Mme C X, née en 1935, a hérité le 20 décembre 2004 du tiers indivis d’un ensemble immobilier d’une valeur globale estimée à 103 660 euros, ensemble situé à Challans, domaine du Bois Soleil.
Son lot comprenait une maison d’habitation, trois terrains.
Elle a fait construire, à une date non précisée, une maison avec jardin qu’elle loue.
Un co-héritier a vendu son lot à la société Eolia, promoteur qui a fait construire une résidence comprenant 39 logements.
Mme X soutient avoir subi différents dommages en relation avec les travaux de construction réalisés par la société Eolia, dommages affectant le portail électrique, le grillage qu’elle avait fait installer, les espaces verts.
Par acte du 14 mars 2017, Mme X a assigné la société Eolia devant le tribunal de grande instance des Sables d’Olonne sur le fondement des articles 544 et 1240 du code civil.

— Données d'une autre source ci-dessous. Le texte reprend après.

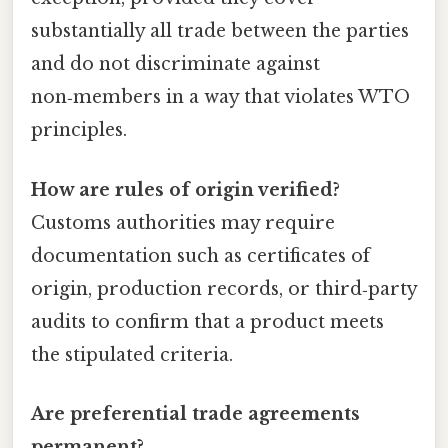
substantially all trade between the parties
and do not discriminate against
non‑members in a way that violates WTO
principles.
How are rules of origin verified?
Customs authorities may require
documentation such as certificates of
origin, production records, or third‑party
audits to confirm that a product meets
the stipulated criteria.
Are preferential trade agreements
permanent?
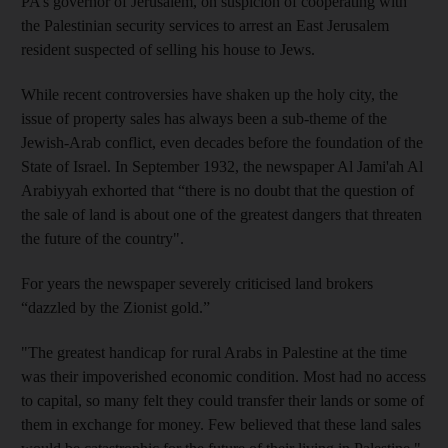
PA’s governor of Jerusalem, on suspicion of cooperating with
the Palestinian security services to arrest an East Jerusalem
resident suspected of selling his house to Jews.
While recent controversies have shaken up the holy city, the
issue of property sales has always been a sub-theme of the
Jewish-Arab conflict, even decades before the foundation of the
State of Israel. In September 1932, the newspaper Al Jami'ah Al
Arabiyyah exhorted that “there is no doubt that the question of
the sale of land is about one of the greatest dangers that threaten
the future of the country".
For years the newspaper severely criticised land brokers
“dazzled by the Zionist gold.”
"The greatest handicap for rural Arabs in Palestine at the time
was their impoverished economic condition. Most had no access
to capital, so many felt they could transfer their lands or some of
them in exchange for money. Few believed that these land sales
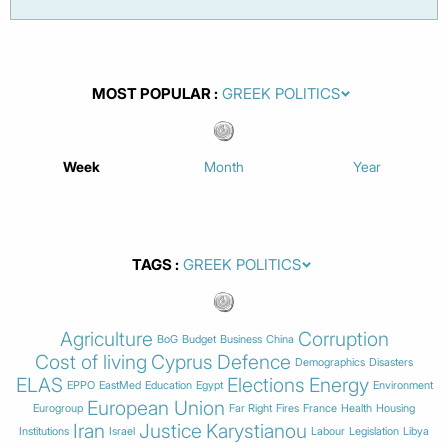
MOST POPULAR
Week
Month
Year
TAGS
Agriculture
Corruption
BoG
Budget
Business
China
Cost of living
Cyprus
Defence
Demographics
Disasters
ELAS
Elections
Energy
EPPO
EastMed
Education
Egypt
Environment
European Union
Eurogroup
Far Right
Fires
France
Health
Housing
Iran
Justice
Karystianou
Institutions
Israel
Labour
Legislation
Libya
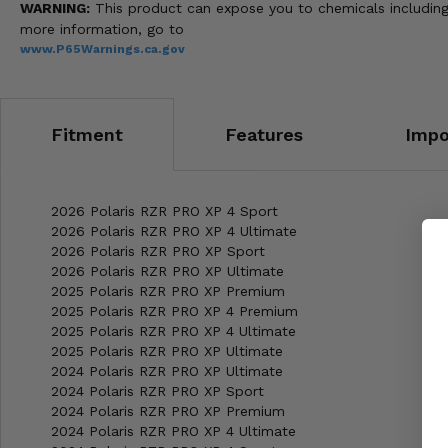
WARNING:
This product can expose you to chemicals including 
more information, go to
www.P65Warnings.ca.gov
Fitment
Features
Impo
2026 Polaris RZR PRO XP 4 Sport
2026 Polaris RZR PRO XP 4 Ultimate
2026 Polaris RZR PRO XP Sport
2026 Polaris RZR PRO XP Ultimate
2025 Polaris RZR PRO XP Premium
2025 Polaris RZR PRO XP 4 Premium
2025 Polaris RZR PRO XP 4 Ultimate
2025 Polaris RZR PRO XP Ultimate
2024 Polaris RZR PRO XP Ultimate
2024 Polaris RZR PRO XP Sport
2024 Polaris RZR PRO XP Premium
2024 Polaris RZR PRO XP 4 Ultimate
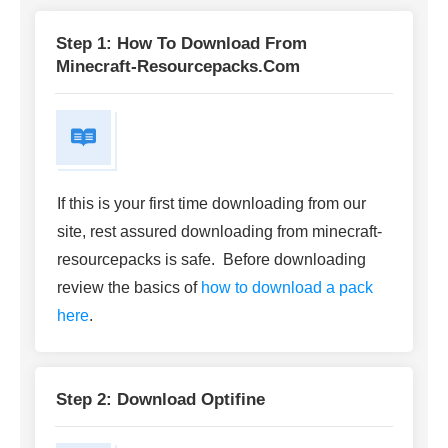
Step 1: How To Download From
Minecraft-Resourcepacks.com
If this is your first time downloading from our
site, rest assured downloading from minecraft-
resourcepacks is safe. Before downloading
review the basics of
how to download a pack
here
.
Step 2: Download Optifine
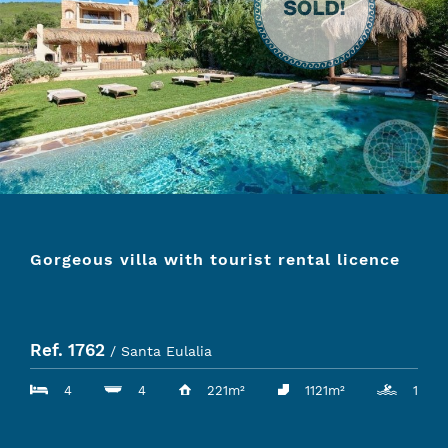
Gorgeous villa with tourist rental licence
Ref. 1762
/ Santa Eulalia
4
4
221m²
1121m²
1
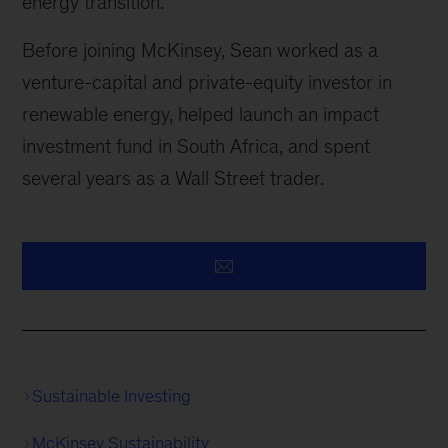
energy transition.
Before joining McKinsey, Sean worked as a
venture-capital and private-equity investor in
renewable energy, helped launch an impact
investment fund in South Africa, and spent
several years as a Wall Street trader.
Sustainable Investing
McKinsey Sustainability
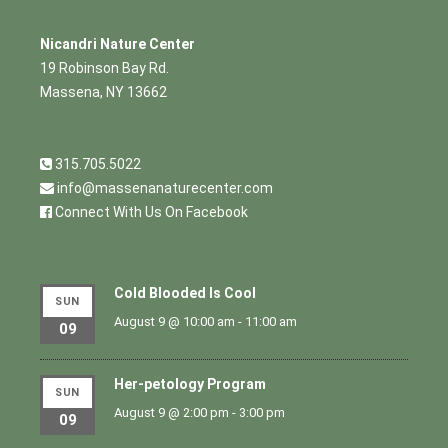
Nicandri Nature Center
19 Robinson Bay Rd.
Massena, NY 13662
315.705.5022
info@massenanaturecenter.com
Connect With Us On Facebook
Cold Blooded Is Cool
SUN
August 9 @ 10:00 am
-
11:00 am
09
Her-petology Program
SUN
August 9 @ 2:00 pm
-
3:00 pm
09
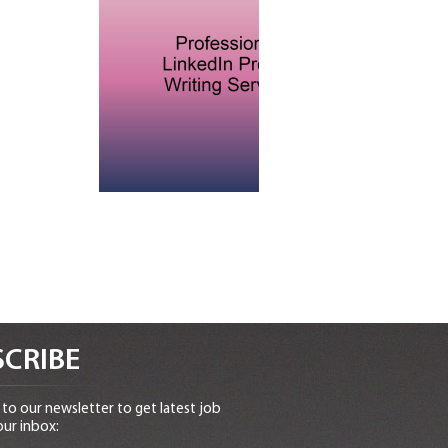
CRIBE
to our newsletter to get latest job
our inbox:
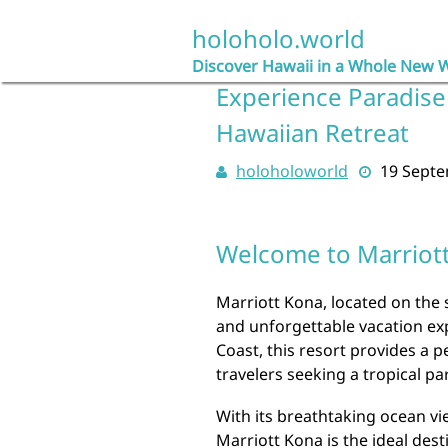
Skip
to
holoholo.world
content
Discover Hawaii in a Whole New 
Experience Paradise 
Hawaiian Retreat
holoholoworld
19 Sept
Welcome to Marriot
Marriott Kona, located on the s
and unforgettable vacation ex
Coast, this resort provides a p
travelers seeking a tropical pa
With its breathtaking ocean vi
Marriott Kona is the ideal dest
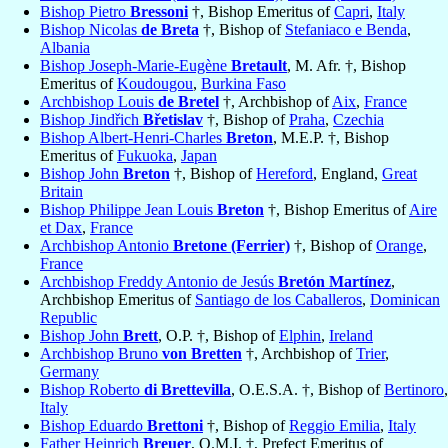
Bishop Pietro
Bressoni
†, Bishop Emeritus of
Capri
,
Italy
Bishop Nicolas
de Breta
†, Bishop of
Stefaniaco e Benda
,
Albania
Bishop Joseph-Marie-Eugène
Bretault
, M. Afr. †, Bishop
Emeritus of
Koudougou
,
Burkina Faso
Archbishop Louis
de Bretel
†, Archbishop of
Aix
,
France
Bishop Jindřich
Břetislav
†, Bishop of
Praha
,
Czechia
Bishop Albert-Henri-Charles
Breton
, M.E.P. †, Bishop
Emeritus of
Fukuoka
,
Japan
Bishop John
Breton
†, Bishop of
Hereford
, England,
Great
Britain
Bishop Philippe Jean Louis
Breton
†, Bishop Emeritus of
Aire
et Dax
,
France
Archbishop Antonio
Bretone (Ferrier)
†, Bishop of
Orange
,
France
Archbishop Freddy Antonio de Jesús
Bretón Martínez
,
Archbishop Emeritus of
Santiago de los Caballeros
,
Dominican
Republic
Bishop John
Brett
, O.P. †, Bishop of
Elphin
,
Ireland
Archbishop Bruno
von Bretten
†, Archbishop of
Trier
,
Germany
Bishop Roberto
di Brettevilla
, O.E.S.A. †, Bishop of
Bertinoro
,
Italy
Bishop Eduardo
Brettoni
†, Bishop of
Reggio Emilia
,
Italy
Father Heinrich
Breuer
, O.M.I. †, Prefect Emeritus of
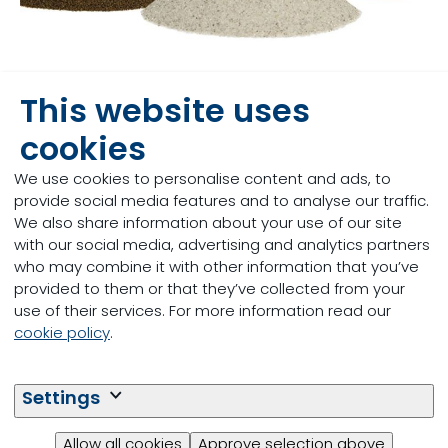
This website uses
An improved manufacturing
method for handling, precision
cookies
and uniformity in feed additives
We use cookies to personalise content and ads, to
provide social media features and to analyse our traffic.
Innovation
We also share information about your use of our site
with our social media, advertising and analytics partners
06/04/2017
who may combine it with other information that you’ve
provided to them or that they’ve collected from your
Read more
use of their services. For more information read our
cookie policy
.
Settings
Allow all cookies
Approve selection above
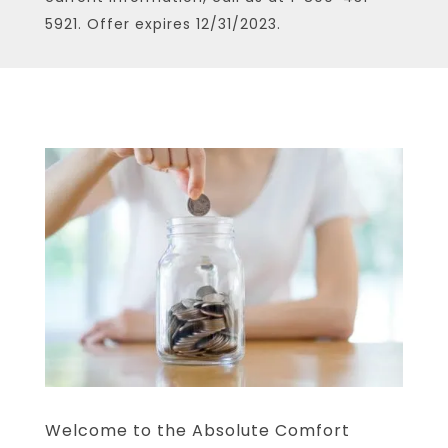
5921. Offer expires 12/31/2023.
Welcome to the Absolute Comfort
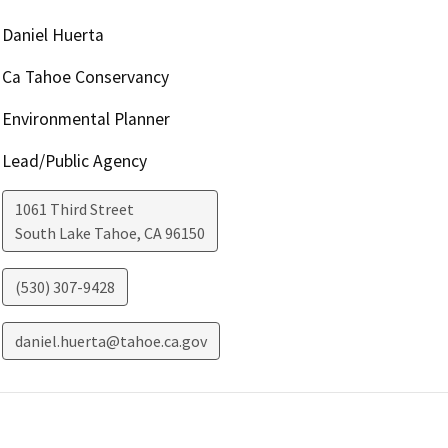
Daniel Huerta
Ca Tahoe Conservancy
Environmental Planner
Lead/Public Agency
1061 Third Street
South Lake Tahoe
,
CA
96150
(530) 307-9428
daniel.huerta@tahoe.ca.gov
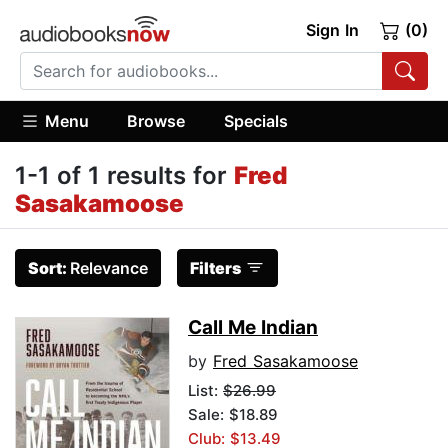
Sign In
(0)
Menu
Browse
Specials
1-1 of 1 results for
Fred
Sasakamoose
Sort:
Relevance
Filters
Call Me Indian
by
Fred Sasakamoose
List:
$26.99
Sale: $18.89
Club: $13.49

Elle a demandé sa condamnation à lui payer les sommes de :
-15.825,39 euros correspondant au coût du portail d’entrée,
— 8.255,94 euros correspondant aux frais qu’elle avait exposés lors de la pose du grillage, lors de la réfection du gazon et des plantations, aux frais de remplacement d’un chêne,
-5.000 euros à titre de dommages et intérêts pour le préjudice moral subi.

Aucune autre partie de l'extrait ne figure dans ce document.